Correlation Between Alger Global and Sound Shore
Can any of the company-specific risk be diversified away by investing in both Alger Global and Sound Shore at the same time? Although using a correlation coefficient on its own may not help to predict future stock returns, this module helps to understand the diversifiable risk of combining Alger Global and Sound Shore into the same portfolio, which is an essential part of the fundamental portfolio management process.
By analyzing existing cross correlation between Alger Global Growth and Sound Shore Fund, you can compare the effects of market volatilities on Alger Global and Sound Shore and check how they will diversify away market risk if combined in the same portfolio for a given time horizon. You can also utilize pair trading strategies of matching a long position in Alger Global with a short position of Sound Shore. Check out your portfolio center. Please also check ongoing floating volatility patterns of Alger Global and Sound Shore.

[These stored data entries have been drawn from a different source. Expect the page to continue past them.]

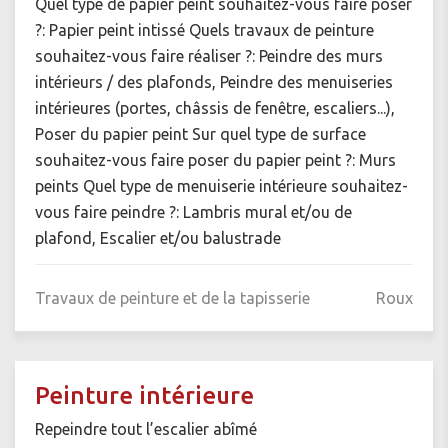
Quel type de papier peint souhaitez-vous faire poser
?: Papier peint intissé Quels travaux de peinture
souhaitez-vous faire réaliser ?: Peindre des murs
intérieurs / des plafonds, Peindre des menuiseries
intérieures (portes, châssis de fenêtre, escaliers...),
Poser du papier peint Sur quel type de surface
souhaitez-vous faire poser du papier peint ?: Murs
peints Quel type de menuiserie intérieure souhaitez-
vous faire peindre ?: Lambris mural et/ou de
plafond, Escalier et/ou balustrade
Travaux de peinture et de la tapisserie
Roux
Peinture intérieure
Repeindre tout l’escalier abîmé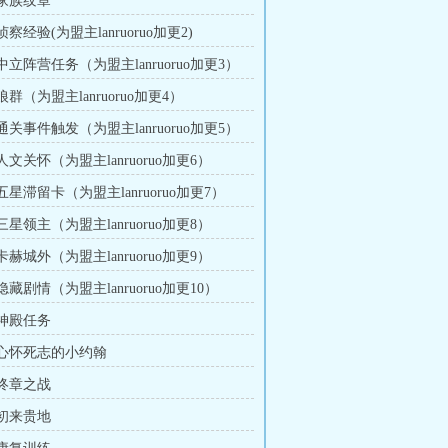
 家族纹章
侦察经验(为盟主lanruoruo加更2)
 中立阵营任务（为盟主lanruoruo加更3）
狼群（为盟主lanruoruo加更4）
 通关事件触发（为盟主lanruoruo加更5）
 人文关怀（为盟主lanruoruo加更6）
 五星滞留卡（为盟主lanruoruo加更7）
 三星领主（为盟主lanruoruo加更8）
 卡赫城外（为盟主lanruoruo加更9）
 隐藏剧情（为盟主lanruoruo加更10）
 神殿任务
章 心怀死志的小约翰
 终章之战
 初来贵地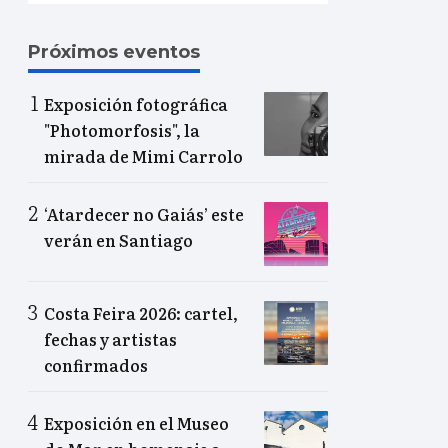
Próximos eventos
Exposición fotográfica
"Photomorfosis", la
mirada de Mimi Carrolo
‘Atardecer no Gaiás’ este
verán en Santiago
Costa Feira 2026: cartel,
fechas y artistas
confirmados
Exposición en el Museo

Diversification Opportunities for Alger Global and Sound Shore
0.97 | Correlation Coefficient |
Almost no diversification
The 3 months correlation between Alger and Sound is 0.97. Overlapping area represents the amount of risk that can be diversified away by holding Alger Global Growth and Sound Shore Fund in the same portfolio, assuming nothing else is changed. The correlation between historical prices or returns on Sound Shore Fund and Alger Global is a relative statistical measure of the degree to which these equity instruments tend to move together. The correlation coefficient measures the extent to which returns on Alger Global Growth are associated (or correlated) with Sound Shore. Values of the correlation coefficient range from -1 to +1, where. The correlation of zero (0) is possible when the price movement of Sound Shore Fund has no effect on the direction of Alger Global i.e., Alger Global and Sound Shore go up and down completely randomly.

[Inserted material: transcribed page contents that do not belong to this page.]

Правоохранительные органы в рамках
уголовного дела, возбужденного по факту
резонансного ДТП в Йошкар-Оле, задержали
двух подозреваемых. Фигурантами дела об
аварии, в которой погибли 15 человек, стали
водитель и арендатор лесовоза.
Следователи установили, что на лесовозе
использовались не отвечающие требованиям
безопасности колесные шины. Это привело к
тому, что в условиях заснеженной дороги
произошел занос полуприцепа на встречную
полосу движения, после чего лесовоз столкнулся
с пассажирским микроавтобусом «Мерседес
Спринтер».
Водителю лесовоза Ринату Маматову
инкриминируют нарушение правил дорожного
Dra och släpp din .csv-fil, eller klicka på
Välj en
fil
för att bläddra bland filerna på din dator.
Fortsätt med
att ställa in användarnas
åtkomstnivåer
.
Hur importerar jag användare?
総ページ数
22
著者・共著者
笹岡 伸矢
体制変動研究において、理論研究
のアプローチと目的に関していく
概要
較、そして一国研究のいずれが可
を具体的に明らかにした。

Pair Corralation between Alger Global and Sound Shore
Assuming the 90 days horizon Alger Global Growth is expected to generate 0.97 times more return on investment than Sound Shore. However, Alger Global Growth is 1.03 times less risky than Sound Shore. It trades about 0.24 of its potential returns per unit of risk. Sound Shore Fund is currently generating about 0.16 per unit of risk. If you would invest 2,631 in Alger Global Growth on May 9, 2025 and sell it today you would earn a total of 314.00 from holding Alger Global Growth or generate 11.93% return on investment over 90 days.
Time Period | 3 Months [change] |
Direction | Moves Together |
Strength | Very Strong |
Accuracy | 100.0% |
Values | Daily Returns |
Alger Global Growth vs. Sound Shore Fund
Performance |
Timeline |
Alger Global Growth |
Sound Shore Fund |
Alger Global and Sound Shore Volatility Contrast
Predicted Return Density |
Returns |
Pair Trading with Alger Global and Sound Shore
The main advantage of trading using opposite Alger Global and Sound Shore positions is that it hedges away some unsystematic risk. Because of two separate transactions, even if Alger Global position performs unexpectedly, Sound Shore can make up some of the losses. Pair trading also minimizes risk from directional movements in the market. For example, if an entire industry or sector drops because of unexpected headlines, the short position in Sound Shore will offset losses from the drop in Sound Shore's long position.Alger Global vs. Sound Shore Fund | Alger Global vs. Semiconductor Ultrasector Profund | Alger Global vs. Astor Star Fund | Alger Global vs. Balanced Fund Retail |
Sound Shore vs. Mh Elite Fund | Sound Shore vs. Astor Star Fund | Sound Shore vs. Qs Growth Fund | Sound Shore vs. Auer Growth Fund |
Check out your portfolio center.Note that this page's information should be used as a complementary analysis to find the right mix of equity instruments to add to your existing portfolios or create a brand new portfolio. You can also try the My Watchlist Analysis module to analyze my current watchlist and to refresh optimization strategy. Macroaxis watchlist is based on self-learning algorithm to remember stocks you like.